One of the big land marks of Patagonia is this big glacier, which is apparently one of the only in the world that is not shrinking over the past couple of decades. It covers ~250 sq km
I took the "Big Ice" tour offered in El Calafate by Huelo y Aventura. The concept is that you cross the lake, climb up to the glacier (about 90 mins) and then put crampons on your boots in order to go walking on the glacier itself (see below).

From a distance the glacier looks like a big thing of ice, but one doesn't really appreciate the scale without some kind of point of reference (see the people in the lower right below)

Once on the glacier itself, the group (twenty tourists and four or five guides) climbs up a few km, getting some nice views in the process.

It's not super easy going, given that the glacier isn't so flat, and walking with crampons isn't so easy.
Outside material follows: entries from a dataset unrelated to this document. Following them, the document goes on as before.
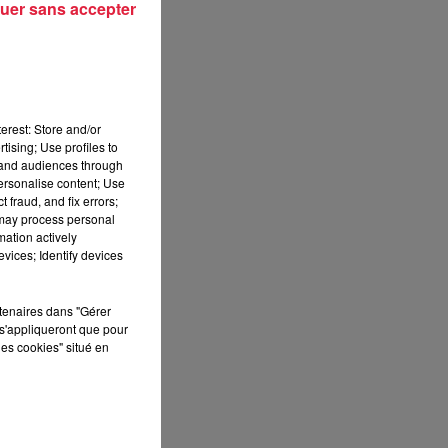
uer sans accepter
erest: Store and/or
tising; Use profiles to
tand audiences through
personalise content; Use
 fraud, and fix errors;
 may process personal
mation actively
vices; Identify devices
rtenaires dans "Gérer
s'appliqueront que pour
les cookies" situé en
One has to keep one's legs well apart (else the crampon can catch on the other leg) and each step is quite a bit more of an effort.
At the top, there's a picnic on the ice. It was only then that one feels the cold. Before, while walking up and down the little slopes constantly, it's enough of an effort to keep rather warm (even a little too warm). Once one stops, it feels much colder.
Further on, there's a lagoon. The water on the glacier is supposedly very clean (just a bit of minerals (and it tastes a bit metallic), but no bacteria can survive and obviously there's no livestock upstream)

It's quite deep, and no doubt very cold water. These types of lagoons apparently form every spring and freeze up over the winter, they're depedent on the flow of water undernearth the ice to stay liquid.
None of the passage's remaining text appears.